[Saved entries]
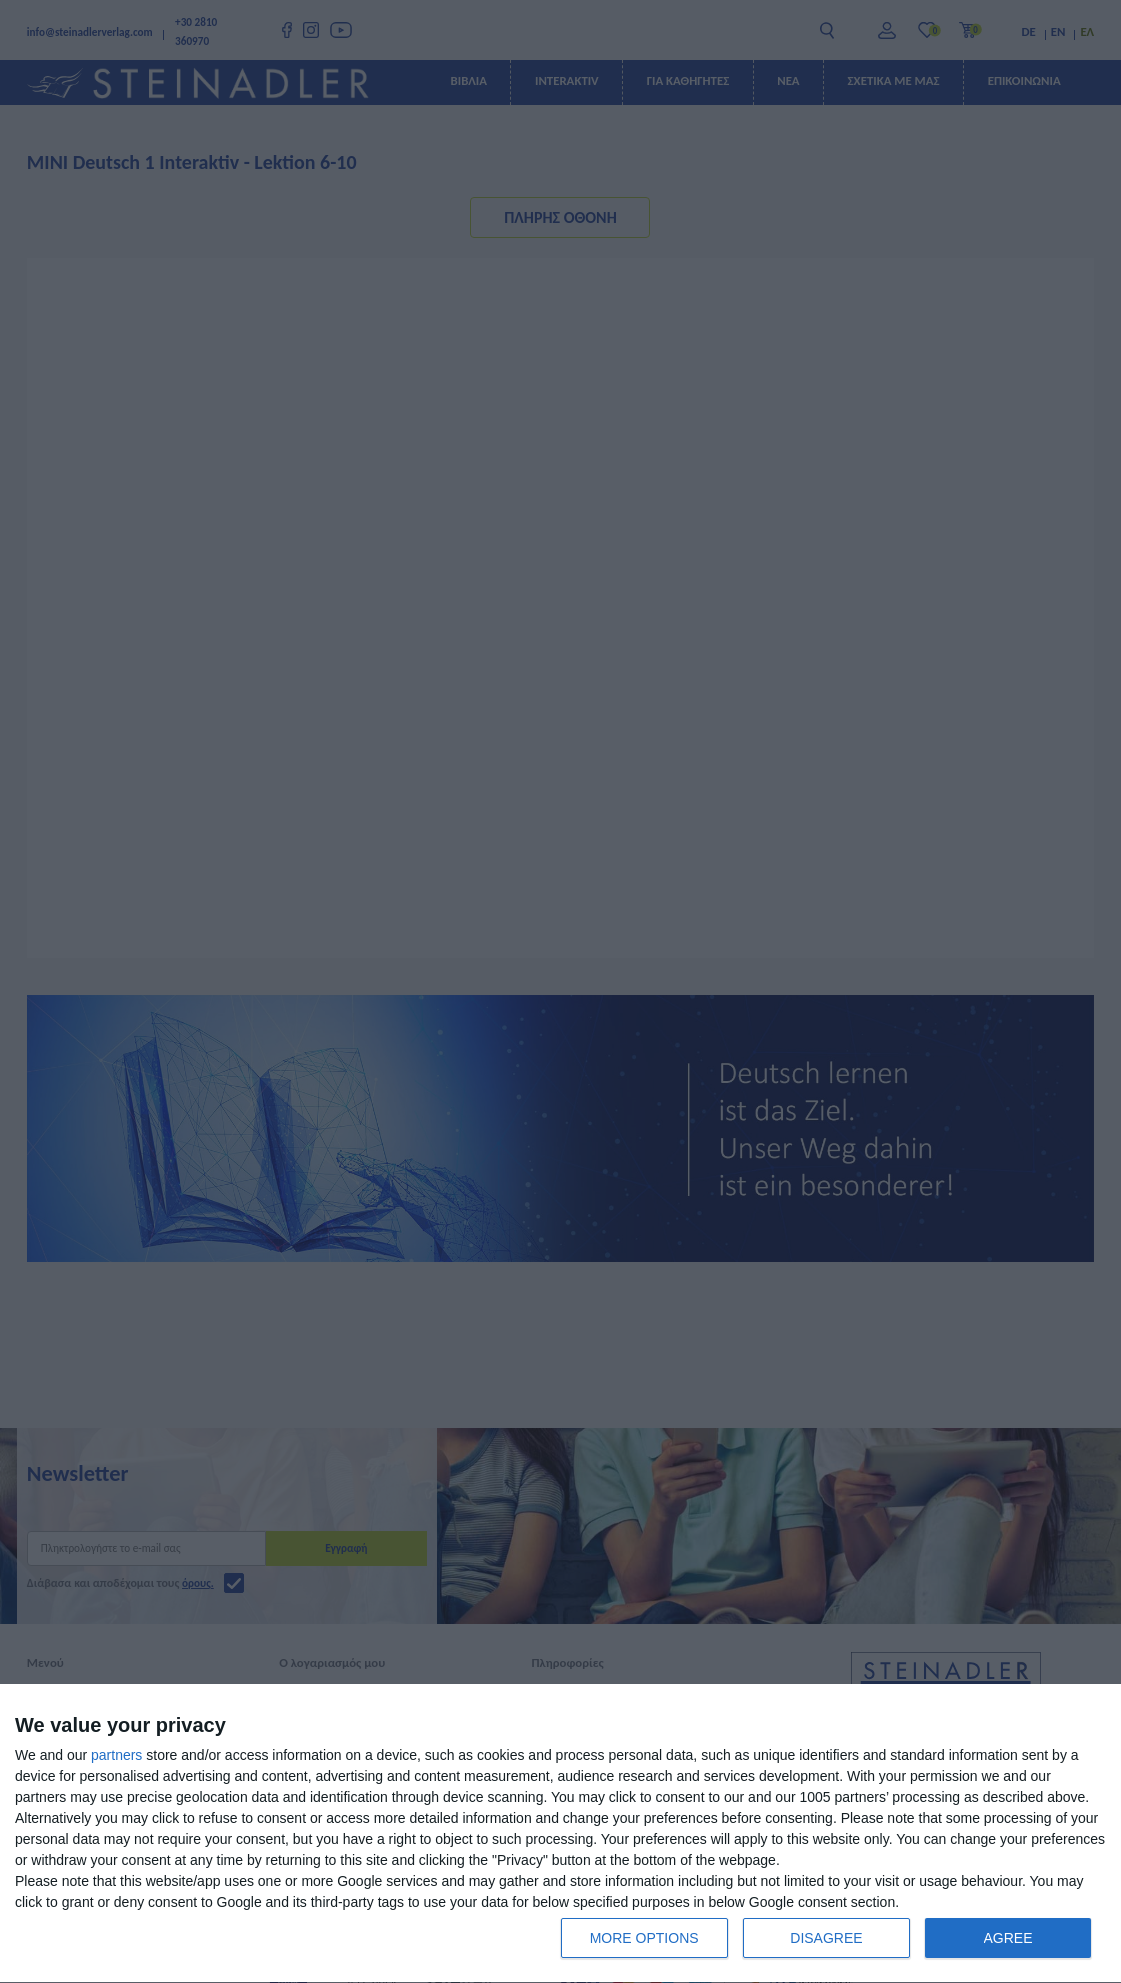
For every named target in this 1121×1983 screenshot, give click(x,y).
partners (116, 1755)
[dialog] (560, 1834)
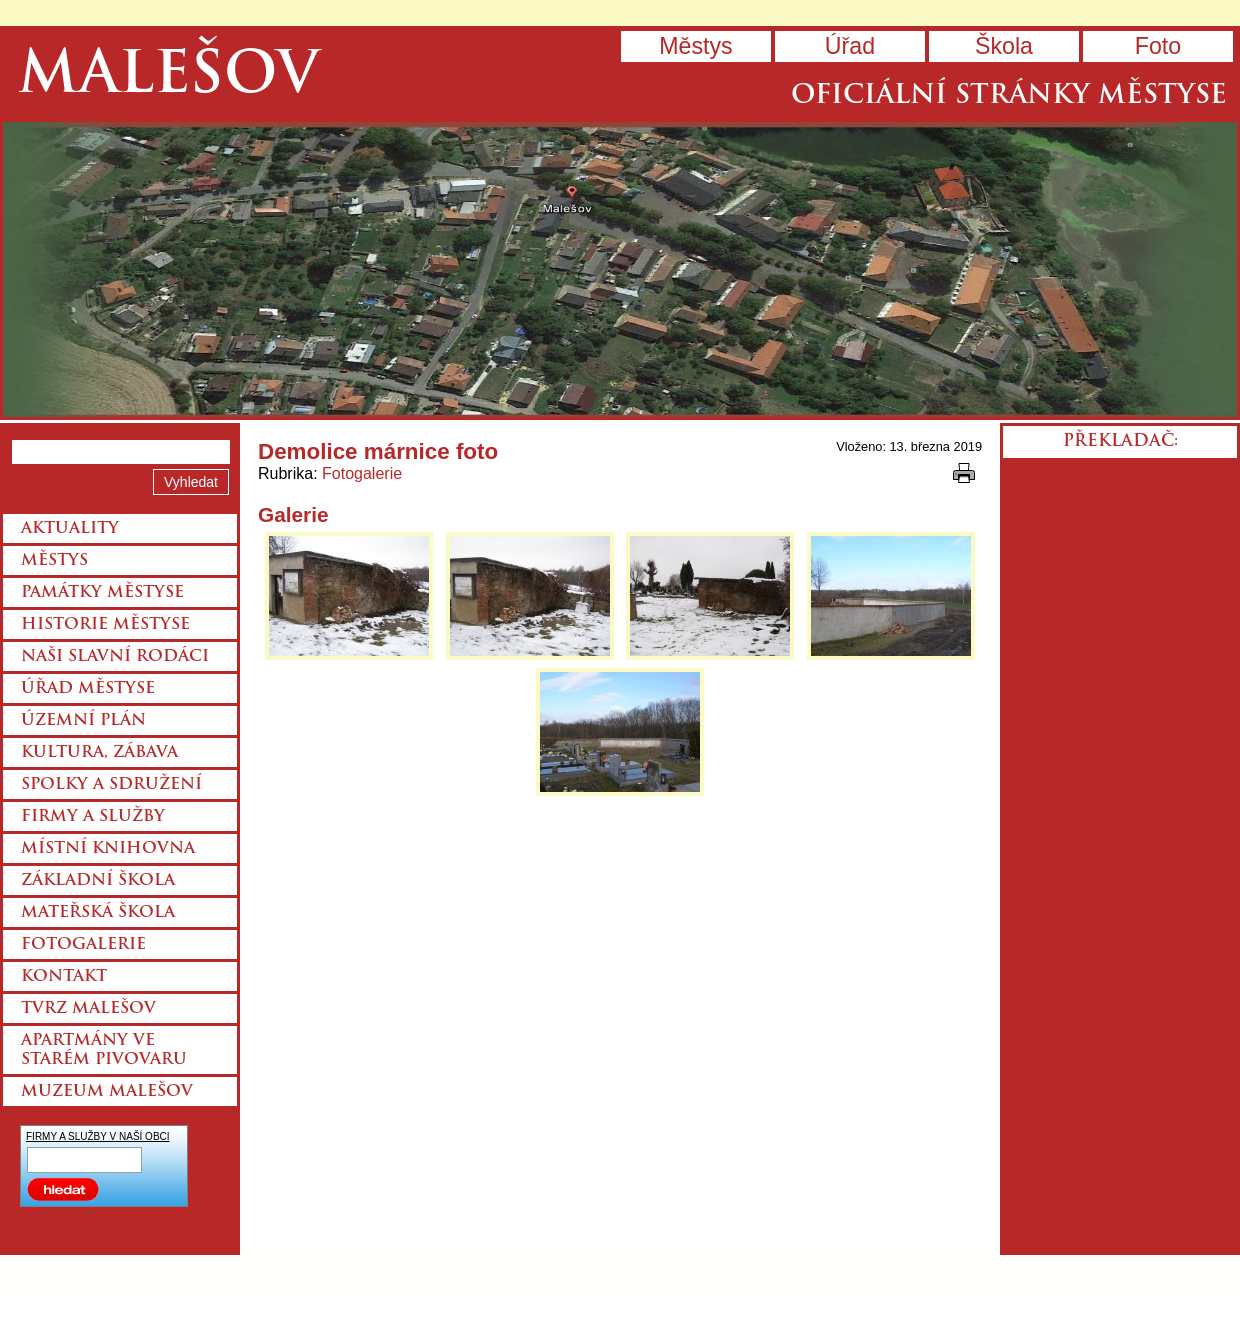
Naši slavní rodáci (115, 657)
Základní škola (98, 881)
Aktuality (70, 529)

_The problem:_
Your task is to set down exactly the lines that run from the line holding "partners (116, 1755)" through the close of the entries, including both ends. Pictures stay out.

_Solution for this problem:_
partners (116, 1755)
[dialog] (560, 1834)
Naši slavní rodáci (115, 657)
Základní škola (98, 881)
Aktuality (70, 529)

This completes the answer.